* Exercise instructions:
Reproduce the entries word for word but drop every picture.
Top of Records shown
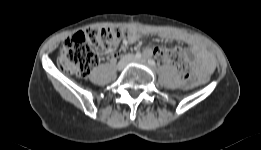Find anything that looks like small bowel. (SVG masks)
Here are the masks:
<instances>
[{
  "label": "small bowel",
  "instance_id": "small-bowel-1",
  "mask_svg": "<svg viewBox=\"0 0 261 150\" xmlns=\"http://www.w3.org/2000/svg\"><path fill=\"white\" fill-rule=\"evenodd\" d=\"M149 31L146 29L134 28L131 30L130 35L127 37L125 43H135L144 34H148ZM181 41L190 46V51L195 57L194 61V77L192 81L197 78L206 76L214 68V59L206 47L196 38L192 36H183L180 38ZM145 57L153 55L152 49H145L143 52ZM114 59V57H112ZM191 83V82H190Z\"/></svg>",
  "mask_w": 261,
  "mask_h": 150
}]
</instances>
Bottom of Records shown
* Written reply:
Find anything that looks like small bowel. (SVG masks)
Here are the masks:
<instances>
[{
  "label": "small bowel",
  "instance_id": "small-bowel-1",
  "mask_svg": "<svg viewBox=\"0 0 261 150\" xmlns=\"http://www.w3.org/2000/svg\"><path fill=\"white\" fill-rule=\"evenodd\" d=\"M149 31L146 29L134 28L131 30L130 35L127 37L125 43H135L144 34H148ZM181 41L190 46V51L195 57L194 61V77L192 81L197 78L206 76L214 68V59L206 47L196 38L192 36H183L180 38ZM145 57L153 55L152 49H145L143 52ZM114 59V57H112ZM191 83V82H190Z\"/></svg>",
  "mask_w": 261,
  "mask_h": 150
}]
</instances>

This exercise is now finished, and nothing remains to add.